GLOVERSVILLE – It’s been three years since the passage of the Healthy, Hunger-Free Kids Act of 2010, but many of the federal nutrition rules for school lunch and breakfast programs still are in flux. Local school districts and their students are adapting to the latest regulations – and looking ahead to next year’s changes – as the nationwide battle against childhood obesity continues.
“We’ve been working through this the last couple of years,” said Teal Carpenter, nutrition director for the Gloversville Enlarged School District and the Greater Johnstown School District. She also oversees aspects of food service for several other districts in the BOCES region. The Glove Cities districts’ food-service programs are managed jointly by Carpenter under the auspices of the Hamilton-Fulton-Montgomery Board of Cooperative Educational Services.
Carpenter said lawmakers’ goal for the Healthy, Hunger-Free Kids Act was to ensure meals provided to children at school provide a healthy counterbalance to the fast food and junk food so prevalent outside of school.
“They said, ‘There’s such an obesity epidemic in this country, school meals should be doing everything they can to eliminate obesity,'” Carpenter said. “I won’t get on my soap box, but when the 5-year-old comes in [to kindergarten] who already knows McDonald’s and Burger King, and he should weigh 45 pounds but weighs 90, school lunch didn’t do that.”
The federal law calls for leaner meats, more whole grains, more fruits and vegetables and reduced calorie counts, fat and sodium. The guidelines differ for three age groups: kindergarten through grade five, grades six through eight, and grades nine through 12.
Initially, the government had placed limits on the weekly number of servings of grains and meat, which caused “a little bit of an uproar,” Carpenter said, but the law allows for a process of comment, review and revision for specific regulations.
“Now there’s no limit on the number of servings of meat or grains, as long as you stay within the calorie ranges and [all the foods are] lower than 10 percent saturated fat,” she said.
The new regulations for the 2013-14 school apply mostly to school breakfast menus, bringing them in line with the regulations – such as calorie counts – already in effect for lunch.
This month’s lunch and breakfast menus in the Gloversville schools include a few items that would have been unheard of a generation ago, such as whole-grain waffles and grilled chicken on a bed of romaine lettuce.
“But we’re still giving kids the things they like – like the chicken nuggets,” Carpenter said. “We’re still giving them pizza, but now it’s on a whole-grain crust, with reduced-fat cheese on it.”
At lunchtime on Thursday at Gloversville Middle School, items on the menu included brown rice, chicken nuggets and potato puffs.
“It was not the most colorful plate today, but they love it,” Carpenter said, noting the chicken nuggets are much healthier than the fast-food equivalent.
Some seventh-graders who spoke with a reporter said Thursday’s lunch wasn’t so bad.
“These chicken nuggets are better than McDonald’s,” according to Harmony Philo, who said her least favorite lunch entree is the dreaded grilled cheese sandwich: “It’s burnt and disgusting.”
Classmate Frank Sweet agreed the nuggets are tasty, and he recommends the “ribwiches” and tuna-fish sandwiches.
“But the cheeseburgers taste like plastic,” he warned.
The school day at GMS starts around 8 a.m., so depending on which of the three lunch periods they attend, students wait up to four and a half hours for their midday meal.
“We have a really, really late lunch, so we’re really hungry anyway,” said Philo.
Several students wearing their maroon-and-white soccer uniforms said they wish the school lunches could be more filling.

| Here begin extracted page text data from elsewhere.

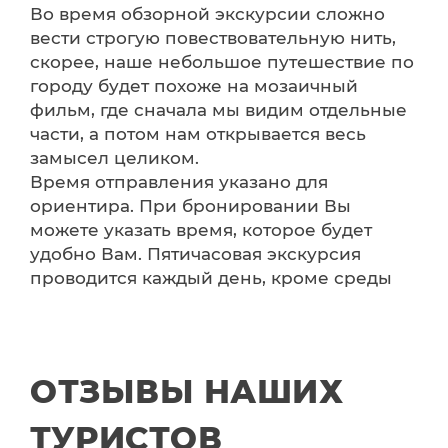
Во время обзорной экскурсии сложно
вести строгую повествовательную нить,
скорее, наше небольшое путешествие по
городу будет похоже на мозаичный
фильм, где сначала мы видим отдельные
части, а потом нам открывается весь
замысел целиком.
Время отправления указано для
ориентира. При бронировании Вы
можете указать время, которое будет
удобно Вам. Пятичасовая экскурсия
проводится каждый день, кроме среды
ОТЗЫВЫ НАШИХ
ТУРИСТОВ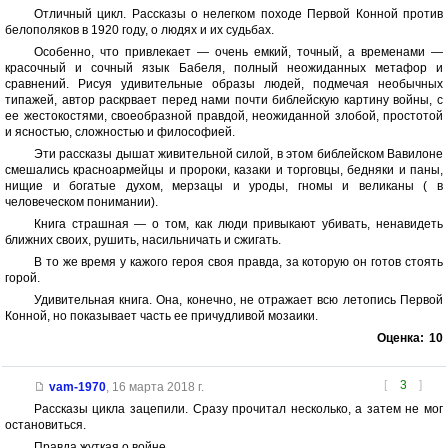
Отличный цикл. Рассказы о нелегком походе Первой Конной против
белополяков в 1920 году, о людях и их судьбах.
Особенно, что привлекает — очень емкий, точный, а временами —
красочный и сочный язык Бабеля, полный неожиданных метафор и
сравнений. Рисуя удивительные образы людей, подмечая необычных
типажей, автор раскрвает перед нами почти библейскую картину войны, с
ее жестокостями, своеобразной правдой, неожиданной злобой, простотой
и ясностью, сложностью и философией.
Эти рассказы дышат живительной силой, в этом библейском Вавилоне
смешались красноармейцы и пророки, казаки и торговцы, бедняки и паны,
нищие и богатые духом, мерзацы и уроды, гномы и великаны ( в
человеческом понимании).
Книга страшная — о том, как люди привыкают убивать, ненавидеть
ближних своих, рушить, насильничать и сжигать.
В то же время у кажого героя своя правда, за которую он готов стоять
горой.
Удивительная книга. Она, конечно, не отражает всю летопись Первой
Конной, но показывает часть ее причудливой мозаики.
Оценка:
10
[
3
]
vam-1970
,
16 марта 2018 г.
Рассказы цикла зацепили. Сразу прочитал несколько, а затем не мог
остановиться.
Правда жуткая о войне.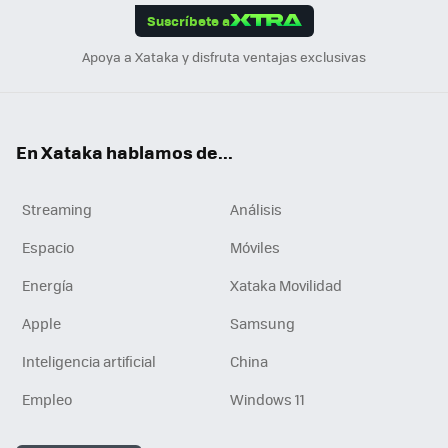
Suscríbete a
n
Apoya a Xataka y disfruta ventajas exclusivas
En Xataka hablamos de...
Streaming
Análisis
Espacio
Móviles
Energía
Xataka Movilidad
Apple
Samsung
Inteligencia artificial
China
Empleo
Windows 11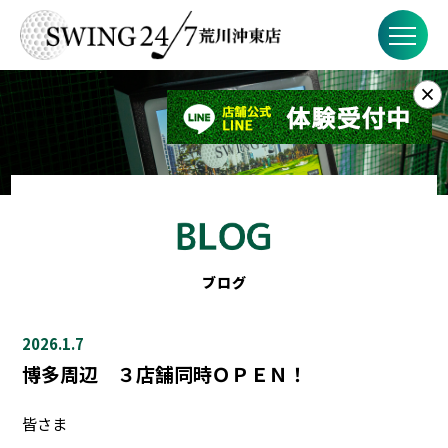
×
お知らせ
SWING24/7とは？
SWING24/7の特徴
料金
ブログ
FAQ
2026.1.7
ブログ
博多周辺 ３店舗同時ＯＰＥＮ！
店舗概要
皆さま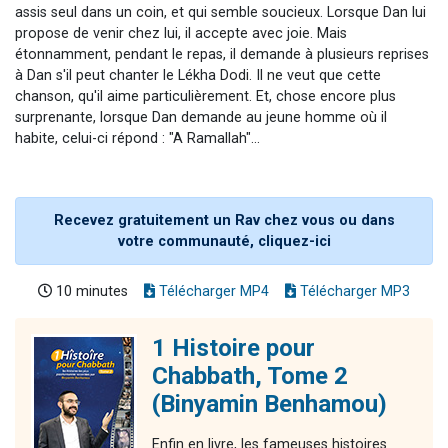
assis seul dans un coin, et qui semble soucieux. Lorsque Dan lui
propose de venir chez lui, il accepte avec joie. Mais
étonnamment, pendant le repas, il demande à plusieurs reprises
à Dan s'il peut chanter le Lékha Dodi. Il ne veut que cette
chanson, qu'il aime particulièrement. Et, chose encore plus
surprenante, lorsque Dan demande au jeune homme où il
habite, celui-ci répond : "A Ramallah"...
Recevez gratuitement un Rav chez vous ou dans
votre communauté, cliquez-ici
10 minutes
Télécharger MP4
Télécharger MP3
1 Histoire pour
Chabbath, Tome 2
(Binyamin Benhamou)
Enfin en livre, les fameuses histoires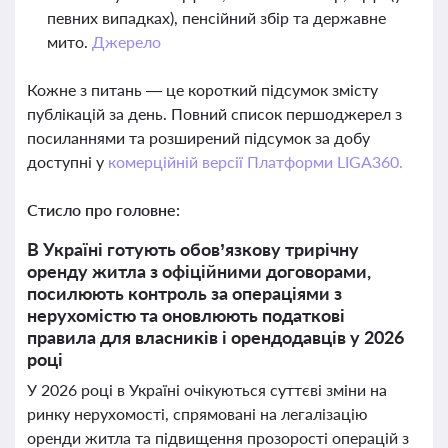
певних випадках), пенсійний збір та державне
мито.
Джерело
Кожне з питань — це короткий підсумок змісту
публікацій за день. Повний список першоджерел з
посиланнями та розширений підсумок за добу
доступні у
комерційній версії Платформи LIGA360.
Стисло про головне:
В Україні готують обов’язкову трирічну
оренду житла з офіційними договорами,
посилюють контроль за операціями з
нерухомістю та оновлюють податкові
правила для власників і орендодавців у 2026
році
У 2026 році в Україні очікуються суттєві зміни на
ринку нерухомості, спрямовані на легалізацію
оренди житла та підвищення прозорості операцій з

“The tacos they gave us yesterday were good, but I think they could have given us more,” said Danny Helou, also a seventh-grader.
The rules don’t allow a student to take a second helping of tacos, but Carpenter said they do allow students to take an extra piece of fruit.

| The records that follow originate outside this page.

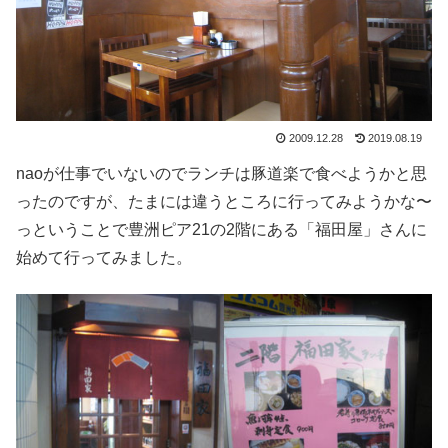
2009.12.28
2019.08.19
naoが仕事でいないのでランチは豚道楽で食べようかと思
ったのですが、たまには違うところに行ってみようかな〜
っということで豊洲ピア21の2階にある「福田屋」さんに
始めて行ってみました。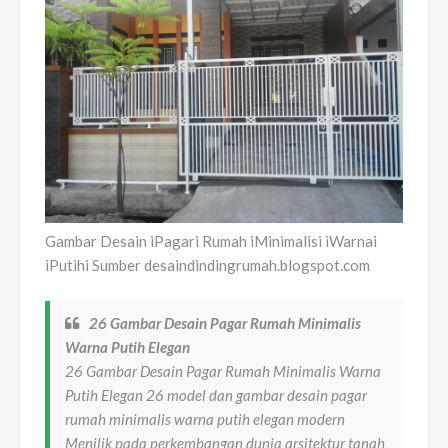
Gambar Desain iPagari Rumah iMinimalisi iWarnai
iPutihi Sumber desaindindingrumah.blogspot.com
26 Gambar Desain Pagar Rumah Minimalis
Warna Putih Elegan
26 Gambar Desain Pagar Rumah Minimalis Warna
Putih Elegan 26 model dan gambar desain pagar
rumah minimalis warna putih elegan modern
Menilik pada perkembangan dunia arsitektur tanah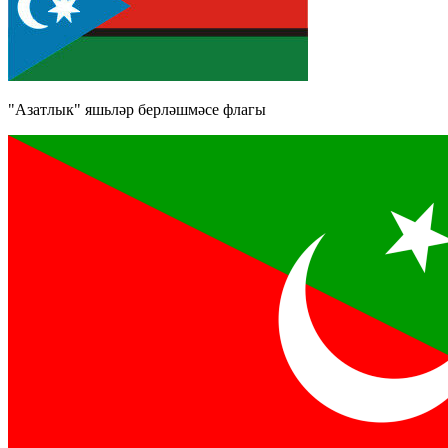
"Азатлык" яшьләр берләшмәсе флагы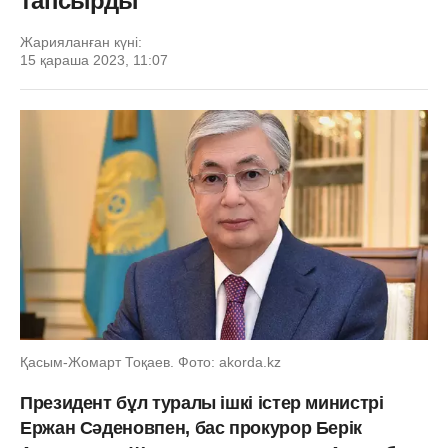
тапсырды
Жарияланған күні:
15 қараша 2023, 11:07
Қасым-Жомарт Тоқаев. Фото: akorda.kz
Президент бұл туралы ішкі істер министрі
Ержан Сәденовпен, бас прокурор Берік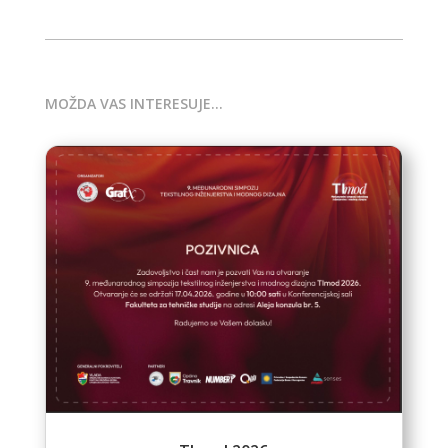
MOŽDA VAS INTERESUJE…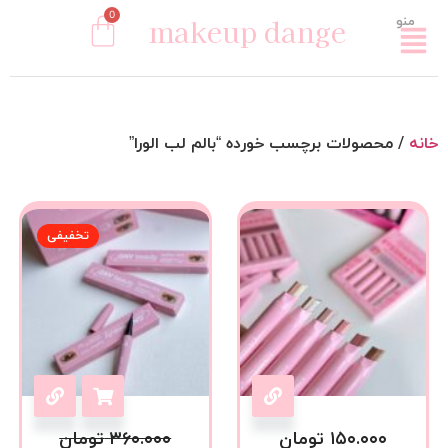
0
makeup dange
منو
خانه
/ محصولات برچسب خورده “بالم لب الورا”
تخفیفی
۱۵۰.۰۰۰
تومان
۳۶۰.۰۰۰
تومان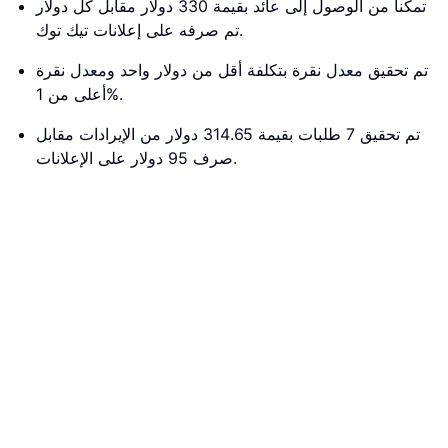
تمكنا من الوصول إلى عائد بقيمة 330 دولار مقابل كل دولار
تم صرفه على إعلانات تيك توك.
تم تحقيق معدل نقرة بتكلفة أقل من دولار واحد ومعدل نقرة
أعلى من 1%.
تم تحقيق 7 طلبات بقيمة 314.65 دولار من الإيرادات مقابل
صرف 95 دولار على الإعلانات.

And students pointed out an ice-cream machine in the cafeteria offers calorie-packed treats for those with a sweet tooth and money to spend. By next September, however, the contents of that machine could change, as the U.S. Department of Agriculture’s new “Smart Snacks in School” rules are set to take effect, limiting what can be sold in school vending machines to nutritional snacks that are low in fat, sugar, and sodium.
Going through the lunch line in the cafeteria, each student is required to take a fruit or a vegetable. On Thursday, students ate apples, oranges and bananas along with their chicken nuggets, potato puffs and low-fat milk. Many said their parents insist they eat right at home, too, so the emphasis on nutrition at school isn’t a big deal.
“It keeps me healthy,” said Sweet, shrugging his shoulders as he crunched into an apple.